Fish ears can provide data on water contamination
Fish ears provide accurate data for analysing water contamination from coal fired plants, as Ellis Davies reports.
A way to measure the effect of waste streams from coal-fired power stations on water systems using fish ears has been developed by researchers at Duke University, USA. The bones in a fish’s ear, called otoliths, have been studied for many years in environmental science, but have recently been looked at for their potential to reveal water contamination encountered by fish during their lifetime, painting a picture of its development by looking at the strontium isotope ratio (SIR). Researchers say that by measuring the SIR, which is associated with coal ash, contamination in a water system can be accurately assessed, and in the future be a much faster, more conclusive method.
Researchers identified the SIR in otoliths using a method called thermal ionisation mass spectrometry, which is a magnet-based system able to distinguish between different isotopes of a given element. Duke's Nicholas School of the Environment PhD graduate and lead author of the paper, Jessica Brandt, told Materials World, ‘To prepare the samples for that kind of analysis, the waters are dried down to the salts, re-diluted and run through stronium resin columns before loading to the instrument. We applied a similar method for the otoliths, preceded by an acid digestion process.’ The team took surface water and pore water – water in sediment – samples to compare with the otolith results.
Four systems were looked at during the study – two that received regular discharge from coal ash ponds, and two in North Carolina that did not receive any. The latter acted as a reference to ensure that the otoliths matched the water samples in an uncontaminated area. ‘We looked at whether the ratios [in water samples], from the same systems, were similar to the otoliths, and also to ratios from water upstream that should not be impacted by the coal ash waste stream as a reference,’ said Brandt.

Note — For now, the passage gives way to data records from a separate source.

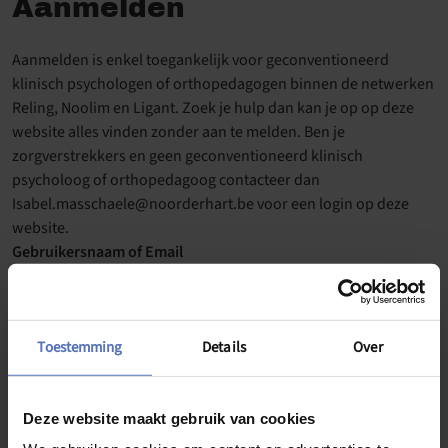
Aanmelden
Aanmelden is enkel toegankelijk voor geconventioneerd
klinisch psychologen of orthopedagogen binnen de netwerken
Reling, Noolim en Ligant. Zoek je hulp dan kan je op op deze
website alles vinden zonder aan te melden. Ben je
zorgverstrekkers en geen geconventioneerd klinisch
psycholoog of orthopedagoog contacteer dan
Isabel.masschaele@noorderhart.be voor een login op deze
website.
Gebruikersnaam of Email
Wachtwoord
Toestemming
Details
Over
Deze website maakt gebruik van cookies
Onthoud mij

In all cases, the study found that the best predictor of otolith chemistry was the pore water, which Brandt believes highlights how important it is to understand the system being worked on. ‘There were two systems where we found different chemistry in the surface water and otoliths, but the pore water did match. We speculate two reasons for this. In one system, associated with coal ash, the surface water did not match the otolith signature because the SIR from the coal ash pond is changing itself over time, which could be because a different combination of coal is being burnt and will have different SIRs. The otolith grows over the lifetime of the fish, so integrates signatures as it's growing, and, if they are changing, what we collect could reflect that variation over time,’ she said.
In another system, which was a reference system with fast moving water, the team concluded that the fast flow was integrating water from systems upstream with a possible different SIR. ‘In conclusion, pore water is probably a better indicator of the true SIR background of the system. Fish spending their lives in the systems are going to best reflect the pore water,’ said Brandt.
A step up
The analysis of otoliths is both a superior, and complimentary, method to water testing. This study was meant as a proof of concept, but Brandt and her team look to use more advanced methods in the future. ‘Otoliths grow over time. Here we analysed the entire otolith as a bulk sample. But in the future we plan to use a laser-based method that allows us to detect changes in SIR over the lifetime of the fish. This would allow us to look at how changes to the system have evolved overtime, which is an upgrade because it gives you a time series worth of data,’ Brandt explained. To get the same amount of information from a water sample, you would need to collect samples at regular intervals for a very long period of time, whereas laser-based methods can generate similar data from a single test.
Brandt concluded, ‘We're pretty excited about bringing this type of research into environmental toxicology. We think using otoliths as tracers of specific sources of contamination is an important advancement in the field.’